Gilles- Rassure-toi Maman, ce n’est pas toi qui paies.

Belle-Maman- Encore heureux !

Marianne- Si vous pensez que c’est de l’argent facilement gagné, je ne comprends pas ce qui a bien pu vous empêcher de vous inscrire aux sélections. Vous n’aviez qu’à y aller, Belle-Maman.

Belle- Maman- Bien sûr que j’aurais pu y aller mais aller me faire suer dans les embouteillages ? Très peu pour moi !

On sonne à la porte. Gilles va ouvrir. Entrée de Caroline.

Gilles- Caroline ! Quelle bonne surprise ! Entre !

Caroline- Salut toi ! (Elle l’embrasse.)

Gilles- Je ne crois pas que tu connaisses ma mère.

Caroline- (À Belle-Maman) Bonjour Madame, enchantée... Moi, c’est Caroline. Je suis une amie de Marianne. Salut ma biche ! Tu sais que je voulais être la première à te féliciter. Tu as été Gé-ni-ale !

Marianne- Tu es mignonne. Tu es là pour longtemps ?

Caroline- Jusqu’à ce que tu me mettes à la porte. J’ai apporté du champ’. Tu penses bien qu’on va fêter ça. Comment que tu les as ratatinés tous les candidats. Pourtant il y en avait qui étaient balèzes mais toi, t’étais la meilleure et puis, ce n’est pas parce que t’es ma copine mais faut reconnaitre que tu passais vachement bien à l’écran, toujours bien mise et aimable avec tout le monde, finalement, comme dans la vraie vie.

(À Belle-Maman) C’est vrai qu’elle n’a pas à se forcer pour paraitre sympathique, n’est-ce pas ?

Belle-Maman- Si vous le dites.

Caroline- Vous en avez de la chance Madame Leroux d’avoir une belle-fille comme ça. Sympathique ET intelligente.

Belle-Maman- Vous trouvez ? Il ne faut tout de même pas exagérer.

Caroline- Ah ben si ! Vous avez vu tout ce qu’elle connaissait. Tous les autres candidats étaient bluffés. Elle en a écœuré plus d’un et sur tous les sujets, Histoire, Géographie, cinéma, littérature... Vous l’avez vue.

Belle-Maman- Non, je ne regarde pas la télévision.

Caroline- Ah bon ? Votre belle-fille passe à la télévision pendant trois mois devant des millions de téléspectateurs et vous ne regardez pas.

Belle-Maman- Et bien non.

Caroline- Et ben, je peux vous dire que vous avez raté quelque chose... Vous auriez vu comme elle a été brillante.
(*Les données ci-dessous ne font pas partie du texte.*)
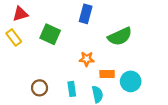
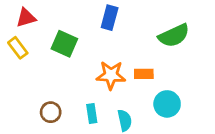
green semicircle: (120, 36) -> (174, 35), moved
orange star: (87, 59) -> (111, 75), size x1.5
orange rectangle: (107, 74) -> (144, 74), moved

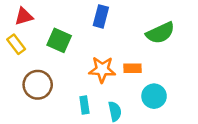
brown circle: (51, 112) -> (38, 85), moved, size x1.5

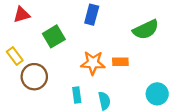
green square: (59, 40) -> (54, 36), turned 35
yellow rectangle: (16, 44) -> (15, 56), moved
cyan circle: (154, 96) -> (157, 94), moved

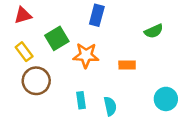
green semicircle: (146, 30) -> (154, 31), size x0.7
yellow rectangle: (15, 56) -> (24, 52), moved
orange star: (93, 63) -> (86, 55), moved

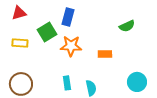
blue rectangle: (97, 15) -> (68, 17), moved
yellow rectangle: (24, 52) -> (20, 43), turned -49
brown circle: (36, 81) -> (21, 84), moved

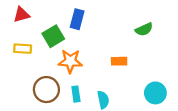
orange star: (71, 46) -> (70, 61), moved
brown circle: (21, 84) -> (46, 90), moved

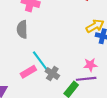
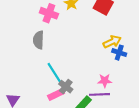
pink rectangle: (28, 72) -> (56, 95), moved

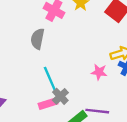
pink star: (105, 81) -> (99, 72), moved

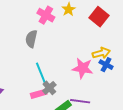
pink star: (99, 72) -> (83, 68), size x1.5

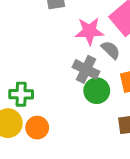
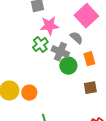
pink star: (89, 31) -> (49, 26), moved
green cross: (21, 94) -> (40, 45), moved, turned -35

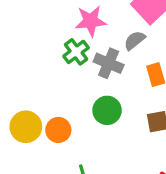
gray semicircle: (76, 38) -> (135, 40), turned -80
green circle: (68, 66) -> (107, 110), moved

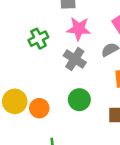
green cross: (76, 52) -> (38, 39), moved
gray cross: (109, 63) -> (75, 59), moved

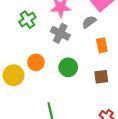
orange circle: (39, 108) -> (36, 62), moved

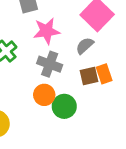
orange circle: (36, 62) -> (44, 95), moved
brown square: (101, 77) -> (89, 76), moved

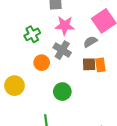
orange circle: (44, 95) -> (42, 63), moved
green circle: (64, 106) -> (62, 92), moved

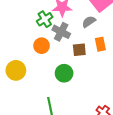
green cross: (32, 34) -> (45, 19), moved
brown square: (89, 64) -> (79, 50), moved

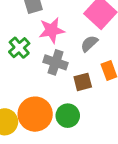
green cross: (45, 19) -> (19, 48), moved
orange circle: (42, 46) -> (35, 114), moved, size x1.6

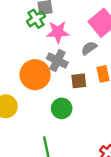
green cross: (19, 48) -> (36, 19), moved
orange circle: (35, 114) -> (35, 75), moved

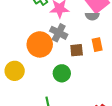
gray semicircle: (89, 48) -> (92, 16), moved, turned -144

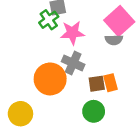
orange rectangle: (97, 45) -> (111, 83), moved
green circle: (62, 73) -> (94, 111), moved

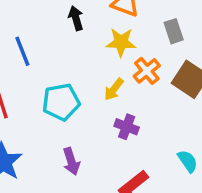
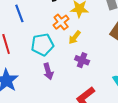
orange cross: (147, 71) -> (61, 22), moved
purple arrow: (71, 161) -> (48, 71), moved

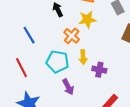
yellow arrow: (75, 37) -> (83, 57), moved, turned -32
cyan pentagon: (42, 45) -> (57, 62), turned 30

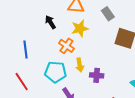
blue line: (29, 35) -> (26, 50), turned 30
Belle-Maman- Ce n’est pas bien compliqué, il suffit d’avoir une bonne mémoire.

Caroline- T’as qu’à croire ! Ce n’est pas aussi simple que ça. Tenez... Vous la connaissez, vous, la capitale de l’Ouzbékistan ? Moi, c’est bien simple, je ne savais même pas que ça existait un pays avec un nom comme ça. Et encore maintenant, je ne saurais toujours pas vous dire où ça se trouve.
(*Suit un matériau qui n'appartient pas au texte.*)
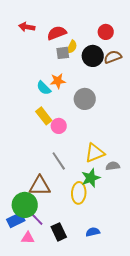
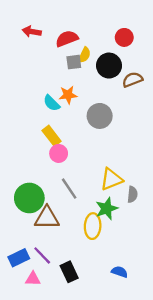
brown semicircle: (113, 57) -> (132, 80), moved
pink circle: (59, 126) -> (59, 153), moved
gray semicircle: (113, 166) -> (132, 194), turned 104
green circle: (25, 205) -> (29, 198), moved
blue semicircle: (93, 232) -> (120, 272), moved, turned 32

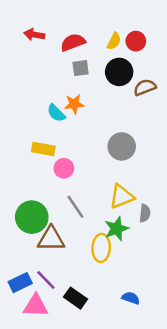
yellow semicircle: (84, 55) -> (114, 41), moved
gray circle: (100, 116) -> (122, 146), moved
yellow rectangle: (52, 136) -> (43, 149), moved, turned -42
black rectangle: (69, 272) -> (75, 298), turned -30
pink triangle: (33, 279) -> (36, 306), size x1.5

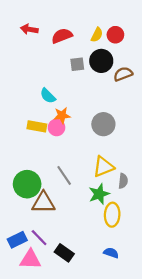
gray square: (81, 68) -> (77, 64), moved
orange star: (74, 104) -> (62, 115), moved
pink circle: (64, 168) -> (57, 127), moved
yellow ellipse: (101, 248) -> (112, 215), moved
Gilles- Vas-y ma chérie ! Eclaire nous.

Marianne- Demande à ta mère. Elle meurt d’envie de nous donner la réponse.

Belle-Maman- C’est vous la vedette, ce n’est pas moi ; alors allez-y, répondez à Madame.

Marianne- L’Ouzbékistan est entouré par le Kazakhstan, le Kirghizistan, le Tadjikistan...
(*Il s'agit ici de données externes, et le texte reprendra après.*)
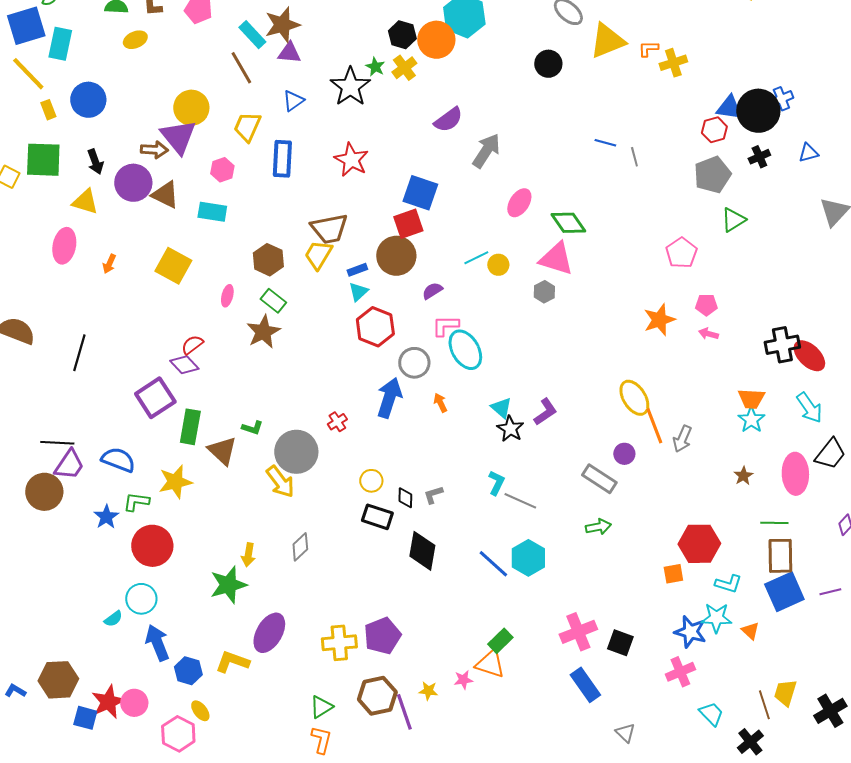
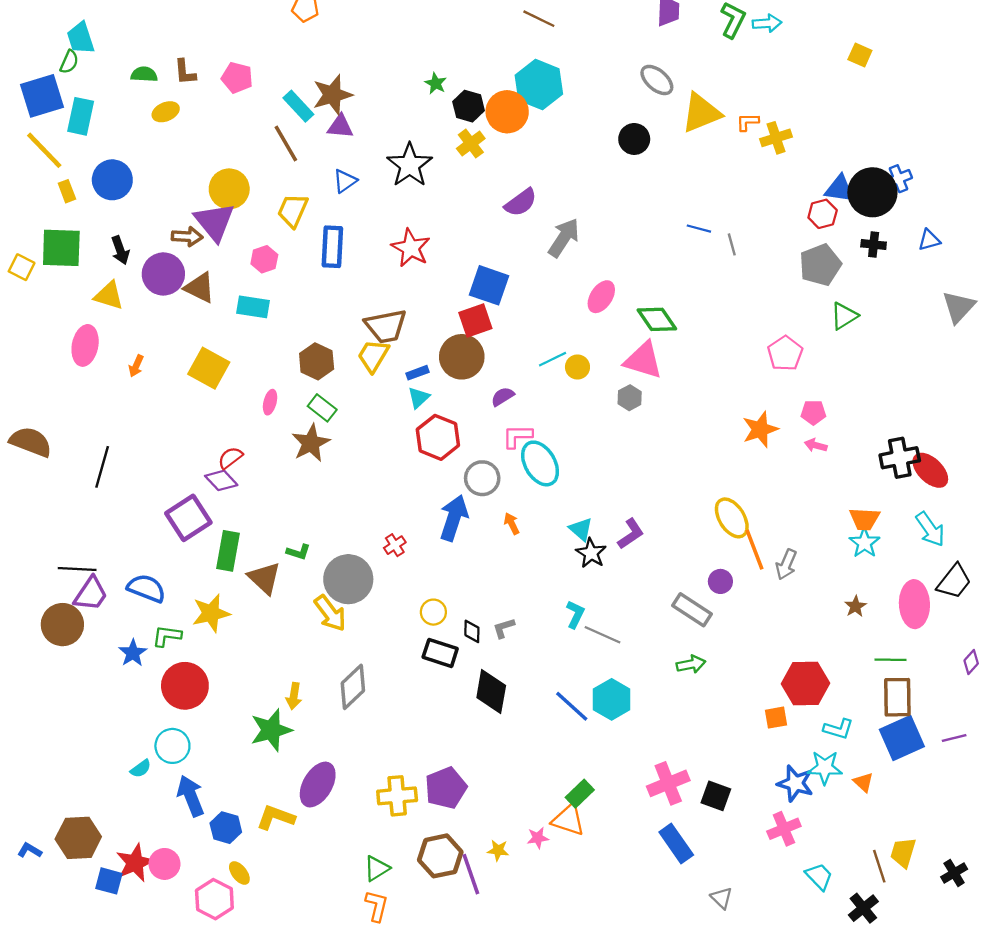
green star: (375, 67) -> (436, 83), moved
black cross: (759, 157) -> (874, 244), turned 30
gray diamond: (300, 547) -> (353, 687), size x1.4
black cross: (830, 711) -> (954, 873), size x0.7

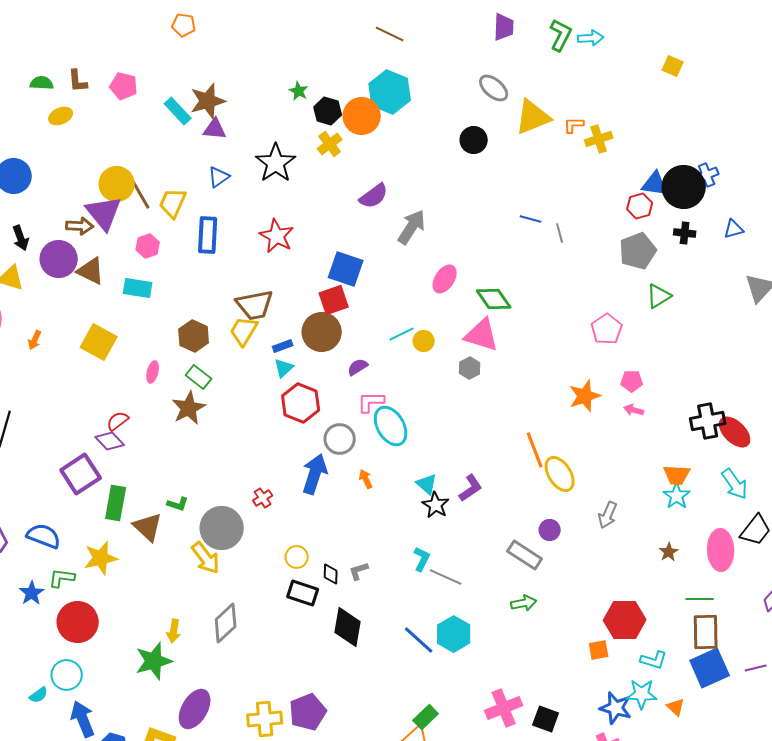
brown line: (286, 144) -> (140, 193), moved
orange line: (754, 550) -> (535, 450), moved

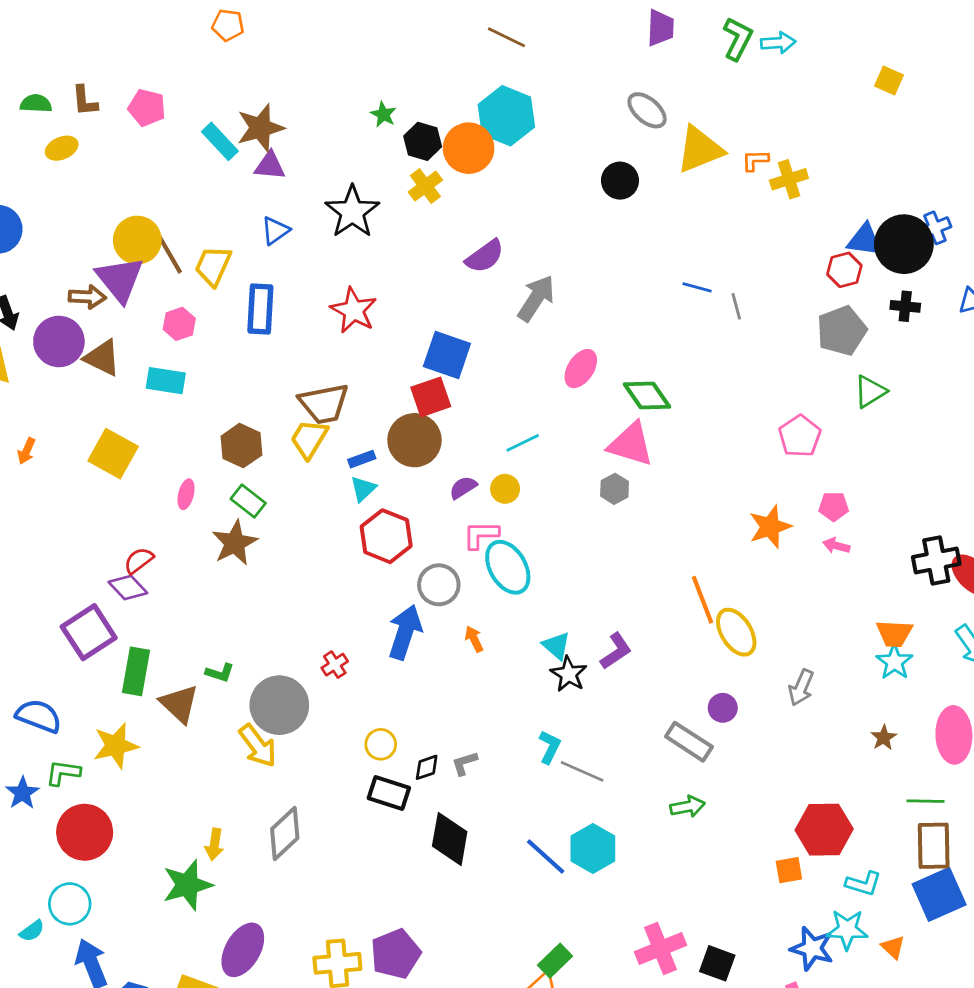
yellow circle: (424, 341) -> (505, 489), moved
black diamond: (331, 574) -> (427, 767), turned 70

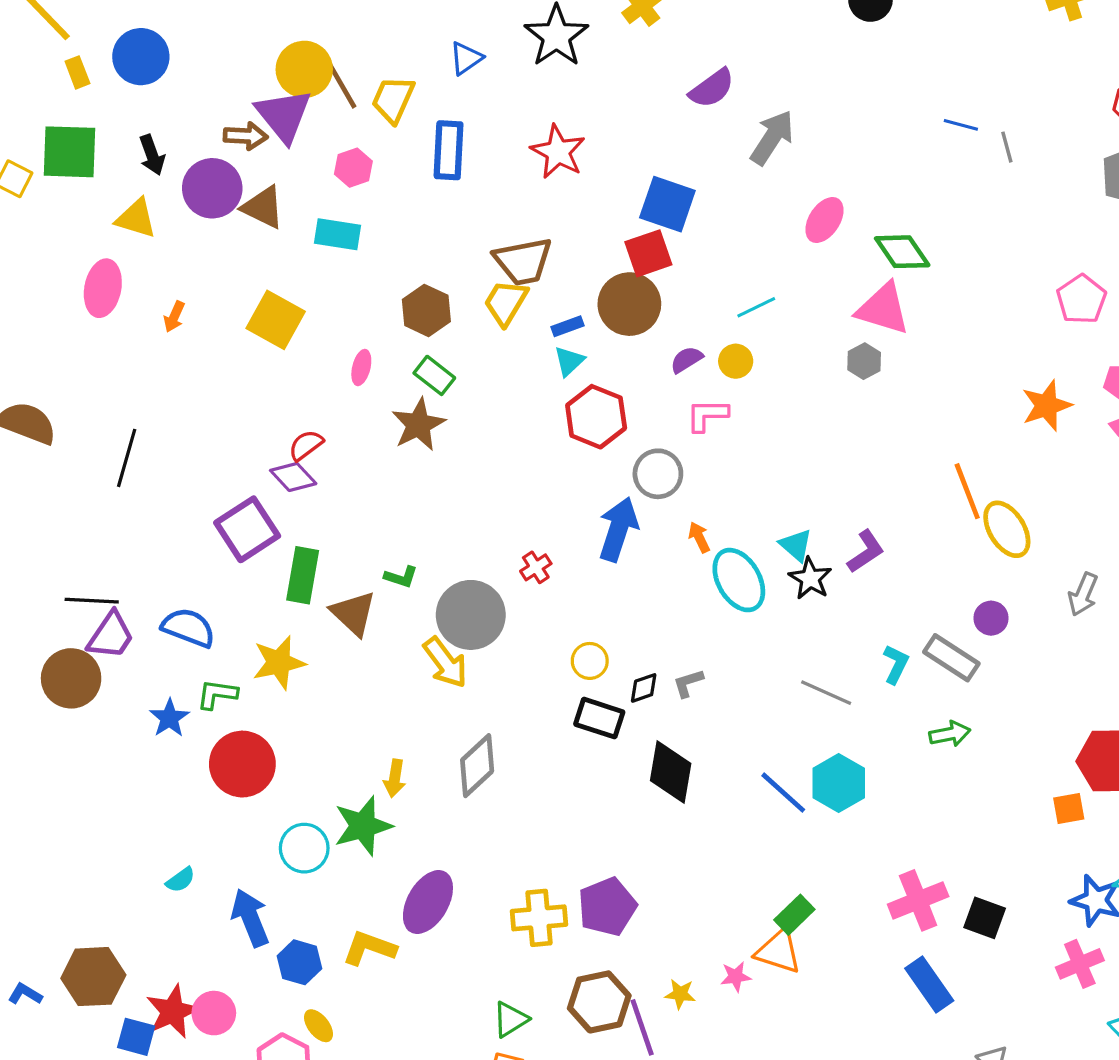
cyan ellipse: (508, 567) -> (739, 580), moved
cyan L-shape: (550, 747) -> (896, 664), moved
cyan circle: (70, 904) -> (304, 848), moved

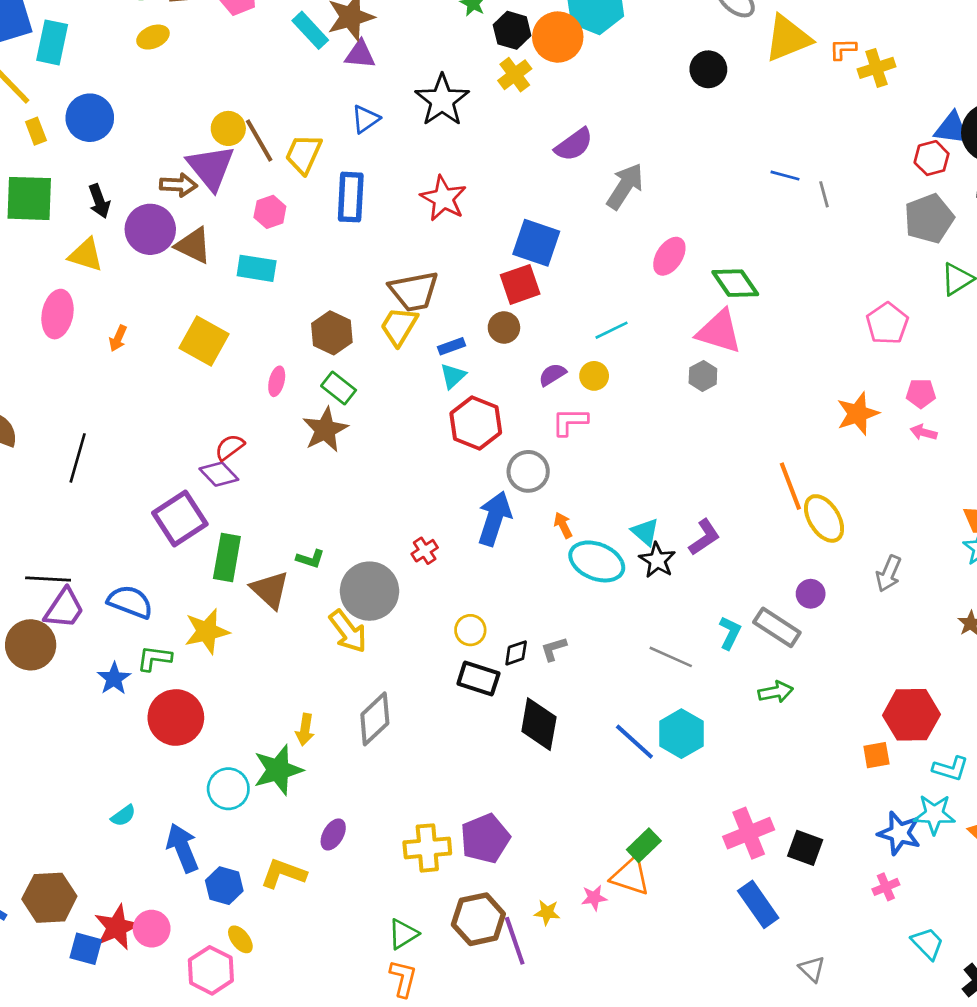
yellow circle: (304, 69) -> (228, 128), size x0.7
brown circle: (629, 304) -> (504, 327), size x0.6
cyan ellipse: (739, 580) -> (597, 561), turned -38
purple ellipse: (428, 902) -> (333, 834), size x0.6
pink cross: (1080, 964) -> (886, 887), size x0.7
Caroline- Stop ! Stop ! N’en jetez plus ! Non ? Sérieusement... Ils existent tous ces pays-là ?

Marianne- Bien sûr !

Caroline- à Belle-Maman- Vous le saviez, vous ?

Belle-Maman- Evidement !

Caroline- Le truc qui se tend et le machin qui se tend, vous connaissiez ?

Belle-Maman- Puisque je vous le dis.

Caroline- Ben alors, dites-moi le nom de la capitale.

Belle-Maman- A quoi bon vous le dire, vous ne savez même pas où se trouve le pays.

Caroline- Moi je crois plutôt que vous ne connaissez pas la réponse. Vous savez, il n’y a pas de honte à ne pas savoir. Moi, quand je ne connais pas, je le dis. Vous devriez faire comme moi.

Belle-Maman- Si vous croyez que je suis du genre à étaler ma science devant n’importe qui. Je ne suis pas comme certaine, moi.

Caroline- Moi, je crois surtout que vous êtes jalouse de votre belle-fille qui en connait certainement plus que vous.

Belle-Maman- Dites donc ! Je ne vous permets pas ! (À Gilles) Et toi, tu laisses faire et tu ne dis rien. Sa mère se fait dénigrer sous son toit et Monsieur trouve cela normal.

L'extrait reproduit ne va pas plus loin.